Spectacularly Bad Email Marketing
This morning my partner, a woman whose name is neither Jonah nor Bloom, received an email from our home loan provider with the subject line ‘Happy Birthday, JONAH.’ (I normally go by ‘Jonah,’ but I am thinking of adopting the delectably shouty upper case version.) Upon opening the email she was greeted with the image above and congratulatory copy regarding my achievement of having stayed alive for another 365 days.
Given that we have made likely the biggest financial commitment of our lives to this institution — which incidentally recently sold the servicing of our mortgage to another institution, a fact it declared out of the blue on 3 impenetrable pages of dead tree smeared with inky legalese — wouldn’t you think they could get our names right?
You might also expect that a bank would demonstrate some competency in the arena of data, but alas the digits they chose to act on are inaccurate, or being used inaccurately. It is not my birthday. (It is not her birthday either.)
Perhaps the lender in question might also give some thought to the choice of someone’s date of birth as the moment for what is presumably meant to be a loyalty-boosting communication. I don’t much care about my birthday, but I believe most people regard these things as cheery, upbeat affairs, rather than moments to be reminded of the towering financial obligation that tethers them to the drudgery of their day jobs.

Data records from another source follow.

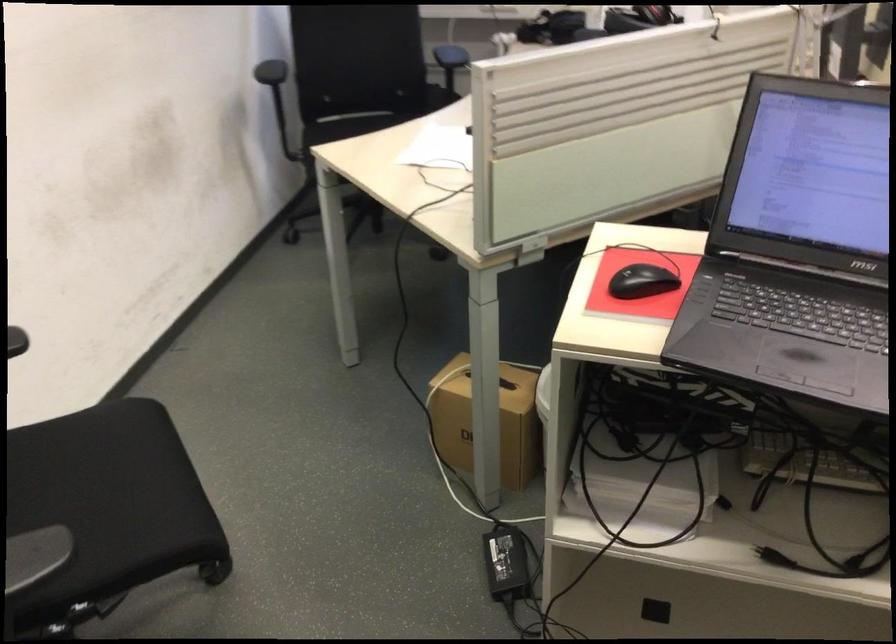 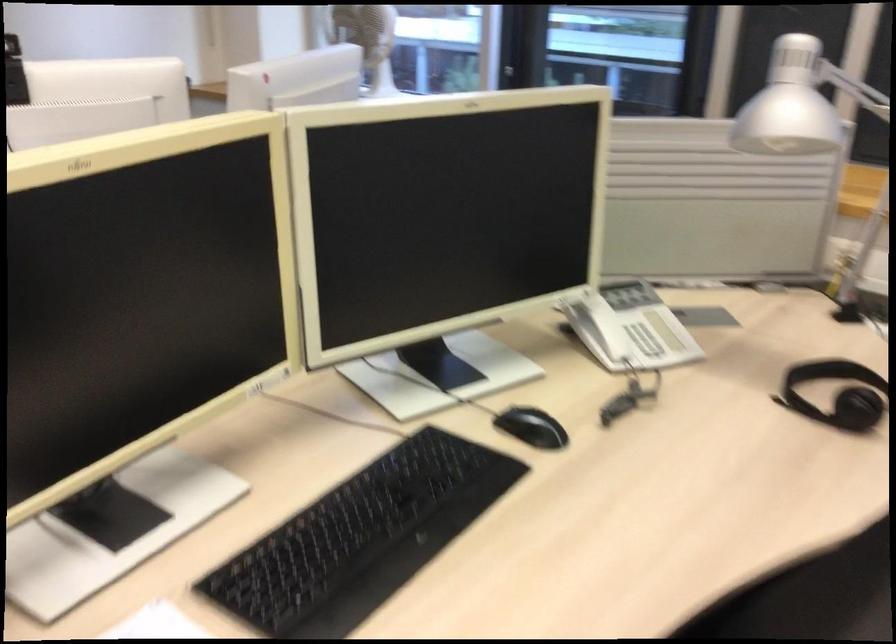 What movement of the cameraman would produce the second image?

The cameraman moved toward right, forward. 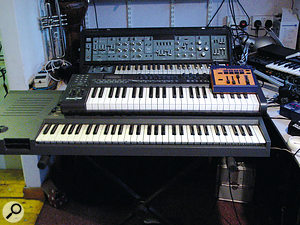 Find the location of a particular element. wall is located at coordinates (116, 10). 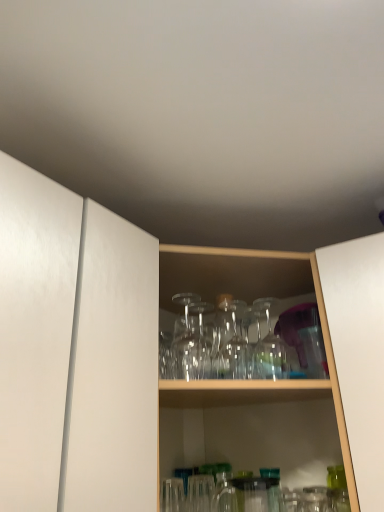 Describe the element at coordinates (284, 381) in the screenshot. I see `transparent glassware at center` at that location.

Find the location of a particular element. This screenshot has height=512, width=384. transparent glassware at center is located at coordinates (284, 381).

Measure the distance between point (170, 386) and camera.

Point (170, 386) is 96.30 centimeters away from camera.

Where is `transparent glassware at center`? This screenshot has width=384, height=512. transparent glassware at center is located at coordinates (284, 381). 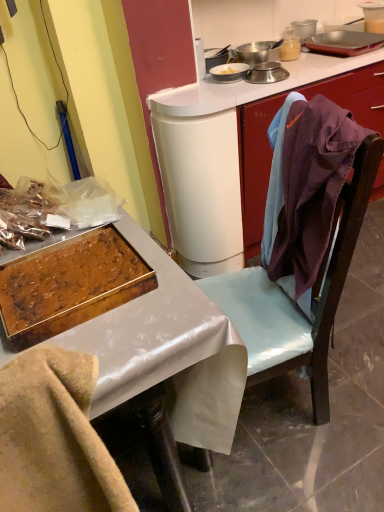 The image size is (384, 512). Find the location of `free area below purple fabric at right (from a real-world perspective)`. free area below purple fabric at right (from a real-world perspective) is located at coordinates (301, 400). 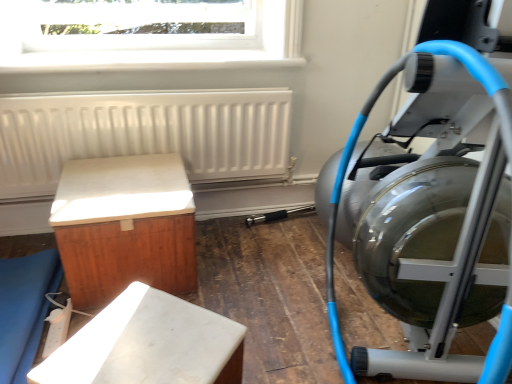 From a real-world perspective, where is a free space above transparent glass window at upper center? Please provide its 2D coordinates.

Does a bank have to join every other unimaginative marketer on the planet in seeing a birthday as absolutely the best trigger for a marketing message? I mean why would any brand try to deliver on all those super clear wants and needs that we all signal continuously, when instead it can make an awkward attempt to force fit its way into a once-a-year celebratory life event? Is there any data at all to support the idea that this is a more effective trigger than, say, absolutely anything else? I doubt it.
Finally, if I am wrong and the data actually suggests this is an effective use of an organization’s time and money, maybe you could send the celebrant something more inspiring or entertaining than a stock image of a bunch of attractive young people laughing huge belly laughs because sparklers. (What self-respecting adult hasn’t almost wet themselves on account of a tiny, handheld firework?) Or maybe not, I mean while you’re reminding me that I have 20 more years of paying for my home, you may as well make sure I know that I am aging, unattractive and pyrotechnic-free.